> _EXERCISE BRIEF_: Reproduce every entry below precisely; do not include the pictures.

> _DATA PROVIDED_:

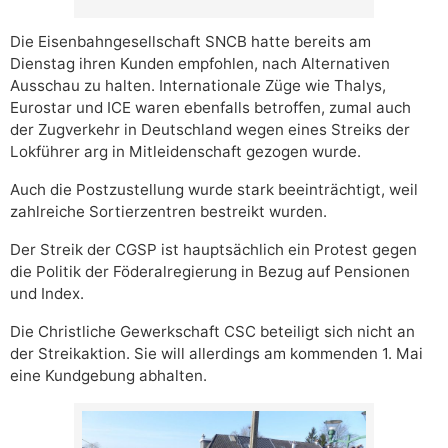
Die Eisenbahngesellschaft SNCB hatte bereits am
Dienstag ihren Kunden empfohlen, nach Alternativen
Ausschau zu halten. Internationale Züge wie Thalys,
Eurostar und ICE waren ebenfalls betroffen, zumal auch
der Zugverkehr in Deutschland wegen eines Streiks der
Lokführer arg in Mitleidenschaft gezogen wurde.
Auch die Postzustellung wurde stark beeinträchtigt, weil
zahlreiche Sortierzentren bestreikt wurden.
Der Streik der CGSP ist hauptsächlich ein Protest gegen
die Politik der Föderalregierung in Bezug auf Pensionen
und Index.
Die Christliche Gewerkschaft CSC beteiligt sich nicht an
der Streikaktion. Sie will allerdings am kommenden 1. Mai
eine Kundgebung abhalten.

> _SOLUTION BELOW_:
Die Eisenbahngesellschaft SNCB hatte bereits am
Dienstag ihren Kunden empfohlen, nach Alternativen
Ausschau zu halten. Internationale Züge wie Thalys,
Eurostar und ICE waren ebenfalls betroffen, zumal auch
der Zugverkehr in Deutschland wegen eines Streiks der
Lokführer arg in Mitleidenschaft gezogen wurde.
Auch die Postzustellung wurde stark beeinträchtigt, weil
zahlreiche Sortierzentren bestreikt wurden.
Der Streik der CGSP ist hauptsächlich ein Protest gegen
die Politik der Föderalregierung in Bezug auf Pensionen
und Index.
Die Christliche Gewerkschaft CSC beteiligt sich nicht an
der Streikaktion. Sie will allerdings am kommenden 1. Mai
eine Kundgebung abhalten.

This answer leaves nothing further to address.